Saved data entries:

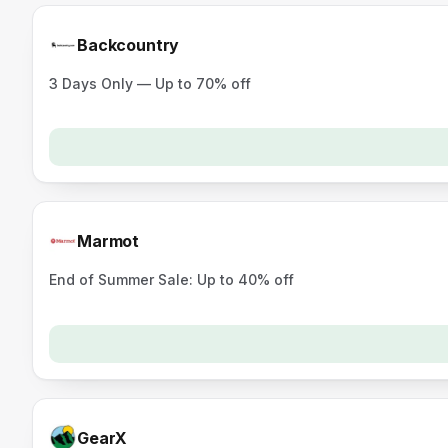
Backcountry
3 Days Only — Up to 70% off
Marmot
End of Summer Sale: Up to 40% off
GearX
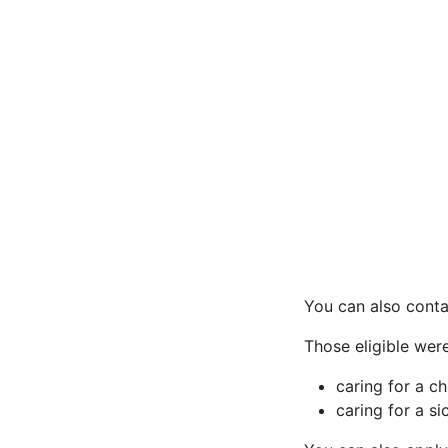
You can also conta
Those eligible were
caring for a c
caring for a s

REQUIRED WORK:
Although the records above include pictures, the copy must contain only their exact text.

RESPONSE:
Backcountry
3 Days Only — Up to 70% off
Marmot
End of Summer Sale: Up to 40% off
GearX
You can also conta
Those eligible were
caring for a c
caring for a s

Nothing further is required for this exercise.